[SOLVED] Is there a way to iterate through node.run

Is there a way to iterate through node.run_state data in a Chef recipe?

Is there a way to iterate through node.run_state data? This is in a RHEL environment with Active Directory users. I have a ruby block that populates node.run_state. I have to have this run at converge time, because the overall cookbook will be used for build automation. On the very first run, the cookbook installs Centrify, then later needs to run adquery to gather user info for populating home directories with SSH keys.

On a chef-client run, I see this:

       Compiling Cookbooks...
       {}

Obviously, that's the puts running in compile time against an empty hash. At converge time, nothing happens in the loop with the 2 directory and 1 template resource.

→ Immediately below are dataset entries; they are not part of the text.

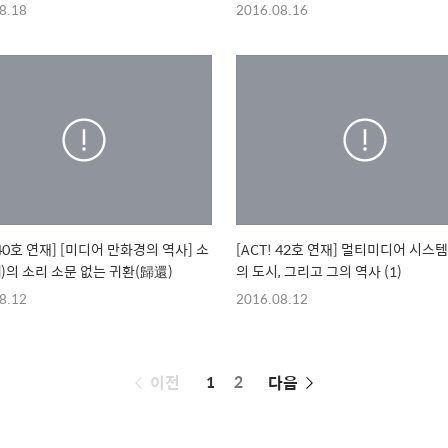
8.18
2016.08.16
 40호 연재] [미디어 만화경의 역사] 소
[ACT! 42호 연재] 멀티미디어 시
)의 소리 소문 없는 귀환(歸還)
의 도시, 그리고 그의 역사 (1)
8.12
2016.08.12
페
이전
1
2
다음
이
징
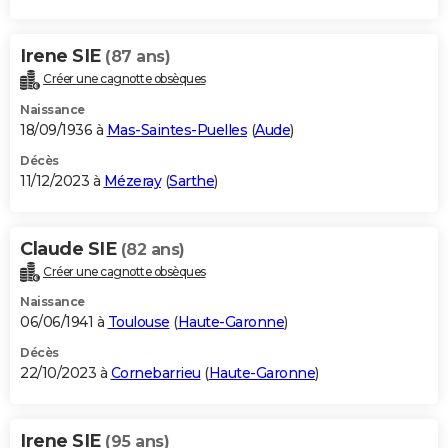
Irene SIE
(87 ans)
Créer une cagnotte obsèques
Naissance
18/09/1936 à
Mas-Saintes-Puelles
(
Aude
)
Décès
11/12/2023 à
Mézeray
(
Sarthe
)
Claude SIE
(82 ans)
Créer une cagnotte obsèques
Naissance
06/06/1941 à
Toulouse
(
Haute-Garonne
)
Décès
22/10/2023 à
Cornebarrieu
(
Haute-Garonne
)
Irene SIE
(95 ans)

Here is the relevant piece of the recipe:

ruby_block 'set uid, gid, and homedir for users' do
  block do
    base_attr['ssh_keys'].each do |user, pubkeys|
  # next unless Dir.exist?(homedir)
      node.run_state[user] = {}
      puts "Checking user #{user}..."
      if local_users.key?(user)
        node.run_state[user]['homedir'] = local_users[user]['homedir']
        node.run_state[user]['uid'] = local_users[user]['uid'].to_i
        node.run_state[user]['gid'] = local_users[user]['gid'].to_i
      elsif centrify_users.key?(user)
        node.run_state[user]['homedir'] = centrify_users[user]['homedir']
        node.run_state[user]['uid'] = centrify_users[user]['uid'].to_i
        node.run_state[user]['gid'] = centrify_users[user]['gid'].to_i
      else
        puts "user #{user} not found."
        # Place holder values.
        node.run_state[user]['homedir'] = "/tmp/#{user}"
        node.run_state[user]['uid'] = 0
        node.run_state[user]['gid'] = 0
      end
    end
  end
end
  # Dir.exist? guard should bypass compile-time error.
  # "name is a required property"
  # next unless Dir.exist?(homedir)
puts node.run_state
node.run_state.each do |user|
  directory node.run_state[user]['homedir'] do
    owner node.run_state[user]['uid']
    group node.run_state[user]['gid']
    mode '0700'
  end

  directory "#{node.run_state[user]['homedir']}/.ssh" do
    owner node.run_state[user]['uid']
    group node.run_state[user]['gid']
    mode '0700'
  end

  template "#{node.run_state[user]['homedir']}/.ssh/authorized_keys" do
    owner node.run_state[user]['uid']
    group node.run_state[user]['gid']
    mode '0600'
    source 'authorized_keys.erb'
    variables(
      sshkeys: base_attr['ssh_keys'][user]
    )
  end
end

Any ideas how to make this work?

Solution

My subconscious mind told me this morning to pull the path inside the directory resource, and THEN use lazy on it. So I have the working solution. node.run_state in the ruby_block, and lazy blocks around the requisite attributes in the subsequent resources that use node.run_state. Thanks for the feedback on this issue.